Reflections on Silent Spring
June 1, 2013
IN SILENT SPRING, her celebrated lament to an America destroyed by industrial conglomerates and the deployment of pesticides by the megagallon, Rachel Carson begins by quoting an ecologist by the name of Paul Shepard, who asks, “Who would want to live in a world which is just not quite fatal?”
Well, it is clearly better than living in a world that is actually fatal, and there are plenty of those around.
But why drive the environment to the limits of its endurance, pumping poisons into the skies and seas and soils, as the United States did and as China now does, if the only thing it does is further enrich a few psychopathic plutocrats?
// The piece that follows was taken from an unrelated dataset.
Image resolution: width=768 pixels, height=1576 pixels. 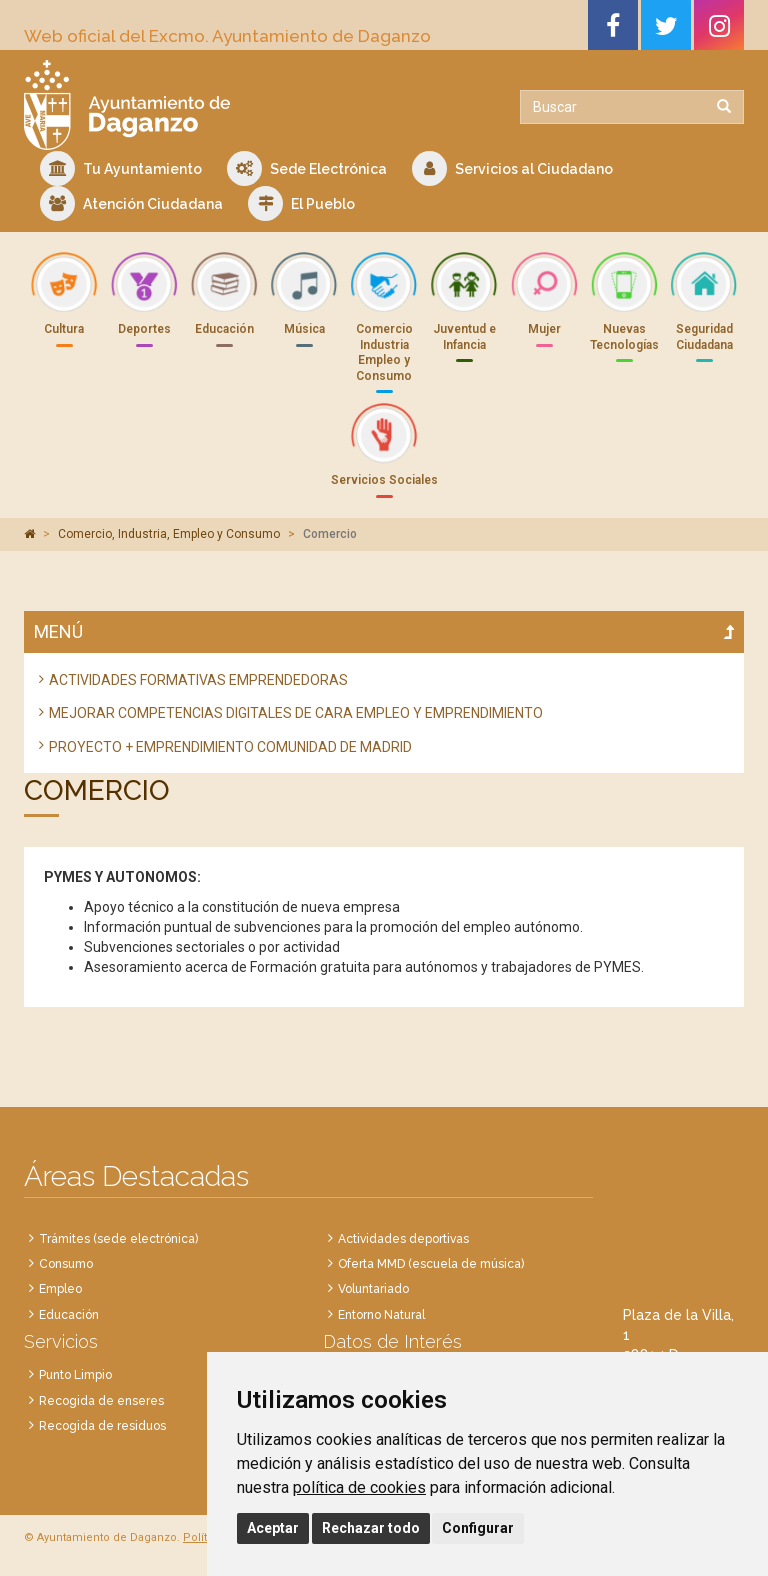 I want to click on Educación, so click(x=69, y=1315).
But is that really the only thing it does? Carson would probably have little sympathy with the idea that industrialised agriculture is actually the only humane option for huge and overpopulated nations like India and China, or that industrial-grade chemical pesticides and fertilisers, not to mention intensive factory livestock farming backed up by the industrial use of hormones and antibiotics, are essential if the world is going to feed itself.
The argument from some of the more gloomy ecologists seems to be this: industrial farming of various kinds did not emerge as a solution to overpopulation, but was actually the cause of it, and because it is ultimately unsustainable, our species will sooner or later face a prolonged period of depopulation, whether we like it or not.
I tend generally to be in favour of technological solutions. This week, I interviewed an academic who believes all forms of economic growth are tainted and that technological solutions merely compound the problem. Environmental protection, he argues, is seen as just another source of investment or GDP growth. Thus, there is never a question of eliminating the original source of pollution: it is always a matter of coming up with expensive feats of science and engineering that will render the pollution harmless.
It was a very Heideggerian perspective. For purists like Heidegger, the idea that technology can be used to solve the problems caused by technology is a despicable one. If the underlying problems caused by the “technological age of Being” are to be untangled, the only genuine solution is to stop technology in its tracks. But if we’d followed such a nostrum at the time he made it, we’d have no internet and no DVDs, and I would probably be working 12 hours a day as a farm labourer in the boggy pastures of east Lancashire.
Technology is good, but it causes problems. Technology can solve those problems. This is how we have been living and progressing for centuries. Ideally, people like Rachel Carson play a crucial role in this dialectic, exposing problems that can then be addressed by writing such a passionate, celebrated work like Silent Spring.